Netflix’s subscriber base in Latin America has risen from 24.1 million subscribers in the corresponding period last year to 29.4 million as of September 30, 2019. Revenue also rose from $1.67 billion in the corresponding period last year to $2 billion for the first nine months in 2019.
That said, what might be a concern for the California-based Los Gatos company is the lower revenue per user in international markets, especially in price-sensitive markets such as India.
In the Asia Pacific region, Netflix generated an average of $9.31 per subscriber, compared with $10.26 in the EMEA region and $12.36 in the United States for the nine months ended September 30, 2019.
As the streaming service seeks to expand its access to new cheaper plans in emerging markets, this could potentially dip further.
In July this year, Netflix unveiled a mobile-only service in India and is currently testing the country’s discounted long-term subscription plans, ET announced on December 11. It is also carrying out mobile-only services in other Asian markets such as Malaysia and exploring different pricing structures to expand its subscriber base, said Greg Peters, chief product manager of Netflix in October this year.
ET reported last month that the Indian subsidiary of Netflix saw a 700 percent increase in its FY19 sales to Rs 466.7 crore for the financial year with a net profit of Rs 5.1 crore.
However, since the company does not share the cost or amortization ratio of region-wise content, it is difficult to determine operating profitability on the market.

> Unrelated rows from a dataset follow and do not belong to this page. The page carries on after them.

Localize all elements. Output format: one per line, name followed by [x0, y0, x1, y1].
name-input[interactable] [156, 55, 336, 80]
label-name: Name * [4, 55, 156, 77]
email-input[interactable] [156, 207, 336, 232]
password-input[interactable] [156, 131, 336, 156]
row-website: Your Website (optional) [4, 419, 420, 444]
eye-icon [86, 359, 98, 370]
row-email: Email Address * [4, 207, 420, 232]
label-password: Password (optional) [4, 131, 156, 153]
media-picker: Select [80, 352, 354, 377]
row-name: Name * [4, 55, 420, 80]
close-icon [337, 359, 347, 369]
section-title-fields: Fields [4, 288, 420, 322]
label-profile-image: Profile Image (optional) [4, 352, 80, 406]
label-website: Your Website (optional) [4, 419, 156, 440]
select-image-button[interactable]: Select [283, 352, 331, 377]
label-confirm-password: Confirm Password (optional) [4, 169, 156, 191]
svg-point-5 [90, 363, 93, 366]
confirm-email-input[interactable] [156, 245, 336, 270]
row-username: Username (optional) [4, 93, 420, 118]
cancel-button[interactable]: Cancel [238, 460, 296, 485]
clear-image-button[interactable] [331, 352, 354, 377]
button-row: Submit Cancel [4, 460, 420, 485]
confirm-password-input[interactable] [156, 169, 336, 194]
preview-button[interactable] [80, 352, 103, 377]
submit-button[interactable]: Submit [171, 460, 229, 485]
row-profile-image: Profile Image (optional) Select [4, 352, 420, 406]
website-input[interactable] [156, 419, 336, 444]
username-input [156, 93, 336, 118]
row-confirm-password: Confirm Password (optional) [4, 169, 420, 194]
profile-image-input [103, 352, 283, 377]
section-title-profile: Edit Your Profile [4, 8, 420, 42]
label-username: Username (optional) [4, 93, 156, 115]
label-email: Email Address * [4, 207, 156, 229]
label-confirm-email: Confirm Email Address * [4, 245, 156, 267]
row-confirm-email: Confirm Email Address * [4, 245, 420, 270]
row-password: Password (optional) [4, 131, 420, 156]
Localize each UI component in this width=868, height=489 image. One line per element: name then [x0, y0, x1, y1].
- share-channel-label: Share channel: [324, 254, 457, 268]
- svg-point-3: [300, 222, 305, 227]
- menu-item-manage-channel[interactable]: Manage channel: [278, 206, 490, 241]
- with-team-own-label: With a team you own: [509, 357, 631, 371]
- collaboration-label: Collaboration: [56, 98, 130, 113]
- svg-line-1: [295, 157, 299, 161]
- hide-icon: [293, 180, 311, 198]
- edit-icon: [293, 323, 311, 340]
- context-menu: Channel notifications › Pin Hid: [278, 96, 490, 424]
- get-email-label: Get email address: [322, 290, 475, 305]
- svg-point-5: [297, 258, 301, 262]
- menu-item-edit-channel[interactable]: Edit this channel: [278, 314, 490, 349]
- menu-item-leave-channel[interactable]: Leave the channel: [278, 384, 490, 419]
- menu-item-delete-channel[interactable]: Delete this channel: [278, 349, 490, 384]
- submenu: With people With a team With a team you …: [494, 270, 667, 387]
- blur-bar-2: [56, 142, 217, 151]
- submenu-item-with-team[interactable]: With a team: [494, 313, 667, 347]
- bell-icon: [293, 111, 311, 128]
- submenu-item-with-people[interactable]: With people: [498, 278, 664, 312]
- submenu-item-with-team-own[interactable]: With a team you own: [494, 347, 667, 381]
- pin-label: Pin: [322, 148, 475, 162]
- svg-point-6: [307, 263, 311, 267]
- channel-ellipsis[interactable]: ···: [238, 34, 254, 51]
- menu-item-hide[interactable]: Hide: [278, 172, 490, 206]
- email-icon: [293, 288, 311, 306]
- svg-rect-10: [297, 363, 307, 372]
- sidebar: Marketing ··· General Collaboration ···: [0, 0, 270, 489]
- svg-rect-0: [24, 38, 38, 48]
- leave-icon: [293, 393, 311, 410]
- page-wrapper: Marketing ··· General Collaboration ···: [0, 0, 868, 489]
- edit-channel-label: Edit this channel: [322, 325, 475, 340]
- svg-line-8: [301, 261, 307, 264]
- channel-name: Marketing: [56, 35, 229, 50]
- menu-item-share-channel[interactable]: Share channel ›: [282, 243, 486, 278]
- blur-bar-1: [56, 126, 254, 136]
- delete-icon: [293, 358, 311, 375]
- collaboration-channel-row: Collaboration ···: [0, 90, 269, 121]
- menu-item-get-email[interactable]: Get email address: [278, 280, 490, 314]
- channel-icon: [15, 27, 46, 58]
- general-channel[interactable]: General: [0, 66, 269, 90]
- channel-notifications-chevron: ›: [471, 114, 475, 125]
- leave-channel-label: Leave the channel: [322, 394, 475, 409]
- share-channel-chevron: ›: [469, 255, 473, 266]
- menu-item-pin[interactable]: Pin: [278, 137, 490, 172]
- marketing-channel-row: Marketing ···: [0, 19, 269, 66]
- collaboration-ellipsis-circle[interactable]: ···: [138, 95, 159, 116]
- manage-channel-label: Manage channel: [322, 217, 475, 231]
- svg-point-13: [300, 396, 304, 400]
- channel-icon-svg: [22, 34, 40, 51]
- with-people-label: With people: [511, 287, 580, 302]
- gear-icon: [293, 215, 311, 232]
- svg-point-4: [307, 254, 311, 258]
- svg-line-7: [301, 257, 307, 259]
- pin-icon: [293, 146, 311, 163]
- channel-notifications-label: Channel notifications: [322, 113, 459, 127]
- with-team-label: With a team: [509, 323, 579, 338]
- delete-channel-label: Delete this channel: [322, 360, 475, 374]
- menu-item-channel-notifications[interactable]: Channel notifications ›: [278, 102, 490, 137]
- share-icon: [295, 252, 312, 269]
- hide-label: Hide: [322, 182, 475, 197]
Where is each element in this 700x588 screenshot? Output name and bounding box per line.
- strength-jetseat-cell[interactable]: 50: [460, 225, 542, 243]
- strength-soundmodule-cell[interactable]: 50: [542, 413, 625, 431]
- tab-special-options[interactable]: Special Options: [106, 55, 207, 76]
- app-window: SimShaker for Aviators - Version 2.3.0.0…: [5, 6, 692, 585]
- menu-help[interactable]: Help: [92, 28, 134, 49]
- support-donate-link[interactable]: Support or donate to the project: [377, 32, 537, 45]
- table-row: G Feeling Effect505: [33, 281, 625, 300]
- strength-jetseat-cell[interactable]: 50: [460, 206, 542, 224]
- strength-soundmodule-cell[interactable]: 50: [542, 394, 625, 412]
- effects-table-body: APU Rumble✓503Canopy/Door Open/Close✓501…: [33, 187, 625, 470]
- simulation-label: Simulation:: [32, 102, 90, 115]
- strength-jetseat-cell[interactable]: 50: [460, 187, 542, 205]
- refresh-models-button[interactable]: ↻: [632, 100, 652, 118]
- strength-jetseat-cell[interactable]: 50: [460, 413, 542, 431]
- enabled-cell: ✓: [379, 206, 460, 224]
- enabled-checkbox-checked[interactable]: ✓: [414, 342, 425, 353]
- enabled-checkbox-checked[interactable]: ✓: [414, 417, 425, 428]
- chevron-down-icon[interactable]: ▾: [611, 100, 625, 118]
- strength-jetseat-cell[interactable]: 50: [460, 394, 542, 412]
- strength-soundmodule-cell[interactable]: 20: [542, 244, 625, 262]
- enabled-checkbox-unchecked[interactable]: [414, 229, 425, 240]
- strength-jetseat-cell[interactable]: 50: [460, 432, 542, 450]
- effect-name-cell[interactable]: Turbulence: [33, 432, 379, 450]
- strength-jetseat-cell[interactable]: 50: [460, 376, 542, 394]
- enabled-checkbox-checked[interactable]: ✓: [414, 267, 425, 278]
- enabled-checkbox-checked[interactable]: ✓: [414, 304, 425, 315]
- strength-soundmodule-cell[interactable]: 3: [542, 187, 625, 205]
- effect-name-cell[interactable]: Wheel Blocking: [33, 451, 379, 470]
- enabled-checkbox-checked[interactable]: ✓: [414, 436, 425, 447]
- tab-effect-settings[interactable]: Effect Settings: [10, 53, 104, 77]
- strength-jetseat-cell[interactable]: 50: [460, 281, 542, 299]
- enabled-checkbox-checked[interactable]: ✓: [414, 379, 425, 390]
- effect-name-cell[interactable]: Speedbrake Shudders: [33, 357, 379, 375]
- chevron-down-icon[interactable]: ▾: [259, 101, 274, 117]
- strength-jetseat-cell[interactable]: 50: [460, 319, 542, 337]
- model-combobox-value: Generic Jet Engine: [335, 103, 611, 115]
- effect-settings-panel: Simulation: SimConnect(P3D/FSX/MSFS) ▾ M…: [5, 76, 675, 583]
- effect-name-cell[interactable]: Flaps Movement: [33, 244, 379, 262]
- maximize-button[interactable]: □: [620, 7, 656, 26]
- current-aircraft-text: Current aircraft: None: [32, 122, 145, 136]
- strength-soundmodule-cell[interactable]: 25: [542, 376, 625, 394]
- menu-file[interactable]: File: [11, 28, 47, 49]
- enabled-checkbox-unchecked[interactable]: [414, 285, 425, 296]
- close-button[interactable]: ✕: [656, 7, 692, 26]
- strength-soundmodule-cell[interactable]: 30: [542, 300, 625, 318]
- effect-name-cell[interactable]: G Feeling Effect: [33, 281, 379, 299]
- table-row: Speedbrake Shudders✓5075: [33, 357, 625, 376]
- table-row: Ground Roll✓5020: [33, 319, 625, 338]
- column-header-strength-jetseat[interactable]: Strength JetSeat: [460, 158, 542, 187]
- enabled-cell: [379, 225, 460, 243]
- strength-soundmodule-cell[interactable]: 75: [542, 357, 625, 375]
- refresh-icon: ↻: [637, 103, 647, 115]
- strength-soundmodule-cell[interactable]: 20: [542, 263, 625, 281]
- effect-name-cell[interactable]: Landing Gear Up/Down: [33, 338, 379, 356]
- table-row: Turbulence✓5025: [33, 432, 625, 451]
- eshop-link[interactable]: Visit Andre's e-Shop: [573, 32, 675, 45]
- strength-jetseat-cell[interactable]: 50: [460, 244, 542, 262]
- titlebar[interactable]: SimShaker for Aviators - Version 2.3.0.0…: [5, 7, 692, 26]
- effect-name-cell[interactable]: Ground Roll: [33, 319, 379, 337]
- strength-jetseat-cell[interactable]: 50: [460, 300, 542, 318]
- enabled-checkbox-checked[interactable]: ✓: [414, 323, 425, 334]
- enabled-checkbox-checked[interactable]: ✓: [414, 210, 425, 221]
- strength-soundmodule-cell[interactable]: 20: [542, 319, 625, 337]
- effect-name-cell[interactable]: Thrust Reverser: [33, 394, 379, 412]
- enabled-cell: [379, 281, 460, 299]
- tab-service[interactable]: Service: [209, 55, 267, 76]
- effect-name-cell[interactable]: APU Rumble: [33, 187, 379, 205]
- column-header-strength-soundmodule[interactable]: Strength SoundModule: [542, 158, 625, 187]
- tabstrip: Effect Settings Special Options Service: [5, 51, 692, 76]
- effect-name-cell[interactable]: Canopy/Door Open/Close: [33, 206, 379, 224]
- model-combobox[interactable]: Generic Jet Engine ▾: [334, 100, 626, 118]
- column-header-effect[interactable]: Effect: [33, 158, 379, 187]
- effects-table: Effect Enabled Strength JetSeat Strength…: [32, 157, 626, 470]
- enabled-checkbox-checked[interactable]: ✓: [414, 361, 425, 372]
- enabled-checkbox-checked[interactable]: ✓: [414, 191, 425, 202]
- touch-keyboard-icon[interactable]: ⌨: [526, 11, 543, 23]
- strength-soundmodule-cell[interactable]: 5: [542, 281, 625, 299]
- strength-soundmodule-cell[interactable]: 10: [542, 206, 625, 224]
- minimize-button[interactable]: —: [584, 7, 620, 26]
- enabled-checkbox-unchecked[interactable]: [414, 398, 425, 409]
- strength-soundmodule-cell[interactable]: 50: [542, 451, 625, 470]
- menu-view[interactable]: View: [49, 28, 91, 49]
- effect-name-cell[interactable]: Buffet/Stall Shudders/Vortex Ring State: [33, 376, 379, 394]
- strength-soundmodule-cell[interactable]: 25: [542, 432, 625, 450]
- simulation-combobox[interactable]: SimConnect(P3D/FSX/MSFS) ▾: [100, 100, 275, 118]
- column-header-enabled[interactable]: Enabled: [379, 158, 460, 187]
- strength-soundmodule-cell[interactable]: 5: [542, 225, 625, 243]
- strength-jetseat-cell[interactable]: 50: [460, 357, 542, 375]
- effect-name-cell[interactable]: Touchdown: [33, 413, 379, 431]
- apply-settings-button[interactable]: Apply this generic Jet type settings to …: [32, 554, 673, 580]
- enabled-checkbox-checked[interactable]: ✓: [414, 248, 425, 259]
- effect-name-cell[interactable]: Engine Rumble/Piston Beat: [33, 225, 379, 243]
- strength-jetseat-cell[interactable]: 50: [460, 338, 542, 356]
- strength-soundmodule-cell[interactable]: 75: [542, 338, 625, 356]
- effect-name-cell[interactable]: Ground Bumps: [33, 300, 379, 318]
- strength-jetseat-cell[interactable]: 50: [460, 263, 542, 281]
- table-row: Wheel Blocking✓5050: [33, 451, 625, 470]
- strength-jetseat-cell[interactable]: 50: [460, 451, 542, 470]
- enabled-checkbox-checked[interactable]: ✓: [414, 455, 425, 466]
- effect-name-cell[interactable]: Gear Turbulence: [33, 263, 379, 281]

The Indian arm of American streaming service Netflix expanded more than 700 percent during 2018-19, posting Rs. 466.7 crore sales for FY19 with a net profit of Rs. 5.1 crore, according to its filing with the company registrar. The video-on-demand company owned by Reed Hastings had a turnover of Rs. 58 crore in FY18 with Rs. 20 lakh net profit.
Netflix is competing in India with, among others, Disney-owned Hotstar, Amazon Prime Video, ZEE5, Times Internet -owned MX Player, ALTBalaji, Sony LIV, and Viacom18 Voot.